Thirdly, I was puzzled at first how the amount of coffee it produces seemed to vary considerably. In an attempt to correct this, I began to monitor the amount of water I use, curiously this didn't affect the outcome, sometimes I would get a very concentrated coffee, and when I came to empty it I found a lot of the water still in the bottom chamber, no matter how long I let it bubble away for. At other times, it seemed that almost all of the water from the bottom had been used and on these occasions it produced a much better coffee. I took to tightening the seal with extra vigor, thinking pressure might be a factor, but this didn't affect the outcome either.

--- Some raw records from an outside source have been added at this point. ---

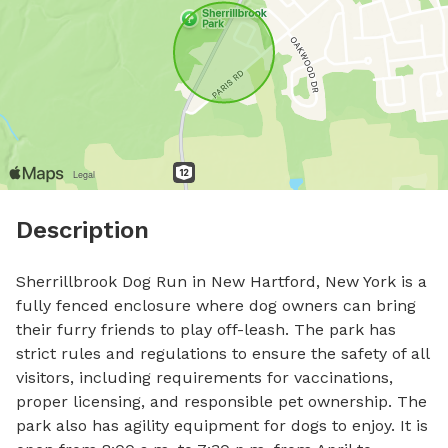
Description
Sherrillbrook Dog Run in New Hartford, New York is a 
fully fenced enclosure where dog owners can bring 
their furry friends to play off-leash. The park has 
strict rules and regulations to ensure the safety of all 
visitors, including requirements for vaccinations, 
proper licensing, and responsible pet ownership. The 
park also has agility equipment for dogs to enjoy. It is 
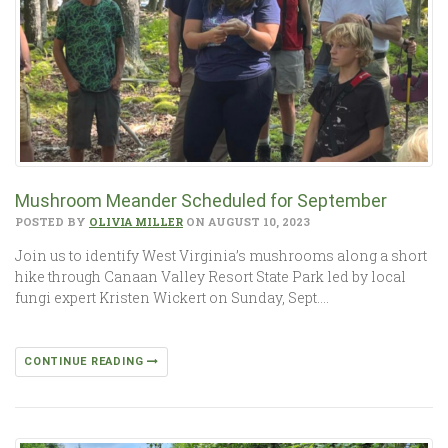
Mushroom Meander Scheduled for September
POSTED BY
OLIVIA MILLER
ON AUGUST 10, 2023
Join us to identify West Virginia’s mushrooms along a short
hike through Canaan Valley Resort State Park led by local
fungi expert Kristen Wickert on Sunday, Sept….
CONTINUE READING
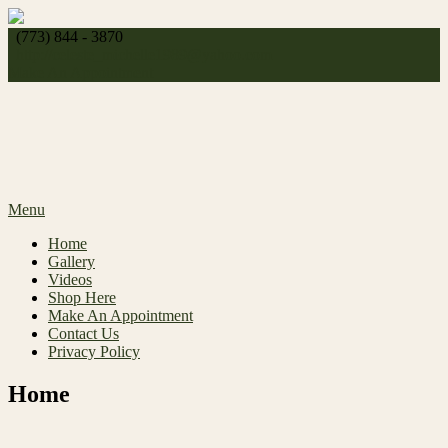
Skip
to
(773) 844 - 3870
content
http://
celeste_michelle1989@yahoo.com
Make An Appointment
Menu
Home
Gallery
Videos
Shop Here
Make An Appointment
Contact Us
Privacy Policy
Home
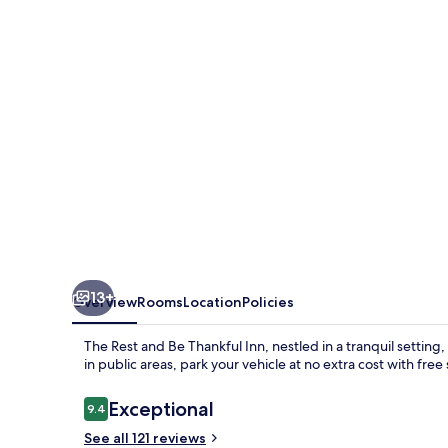
Be
Thankful
Inn
13+
Overview
Rooms
Location
Policies
The Rest and Be Thankful Inn, nestled in a tranquil setting
in public areas, park your vehicle at no extra cost with free
Reviews
Exceptional
9.4
9.4 out of 10
See all 121 reviews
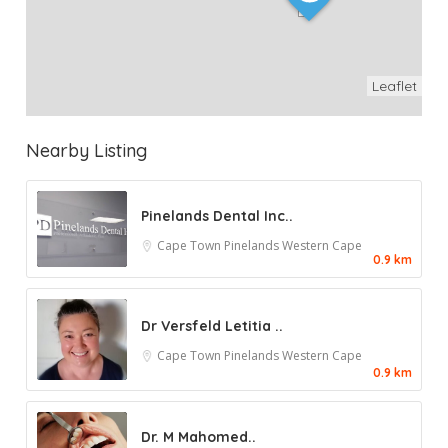
Leaflet
Nearby Listing
Pinelands Dental Inc..
Cape Town
Pinelands
Western Cape
0.9 km
Dr Versfeld Letitia ..
Cape Town
Pinelands
Western Cape
0.9 km
Dr. M Mahomed..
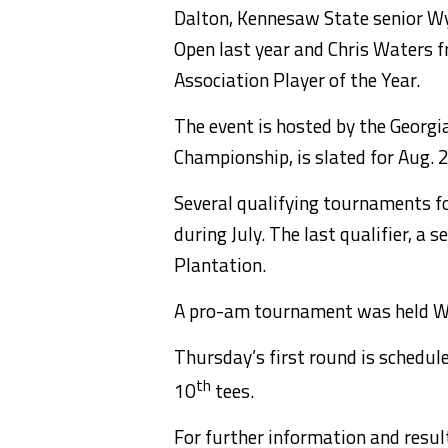
Dalton, Kennesaw State senior W
Open last year and Chris Waters f
Association Player of the Year.
The event is hosted by the Georgia
Championship, is slated for Aug. 2
Several qualifying tournaments f
during July. The last qualifier, a
Plantation.
A pro-am tournament was held We
Thursday’s first round is schedule
th
10
tees.
For further information and resul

After some time I hit upon changing the grind of my beans (I grind the fresh beans each time I make coffee). I found this was the cause of the variability in the quantity of coffee it makes. When I use a much rougher, larger grained grind, it produces much more volume of coffee, and if I grind my beans closer to a powder, in the espresso style, I get a much smaller amount, about half I would guess- but much stronger of course. I don't have a grinder with variable settings and have learned from experience how to produce a grind that produces a good volume of coffee at the strength I like. I can only speculate why the grind affects the volume of the coffee, but in some way the finer grains restrict how much of the water in the bottom chamber is used. So for anyone struggling to get the desired volume from this machine I would suggest varying the grind and observing the results. Previously, with my aluminum devices, I never had to concern myself with grain size and could comfortably put the beans in the grinder and go to sleep whilst it ground them, now I listen carefully to the sounds to determine the grain size so as to get the desired volume and strength of coffee. Ah, the lengths we addicts will go to.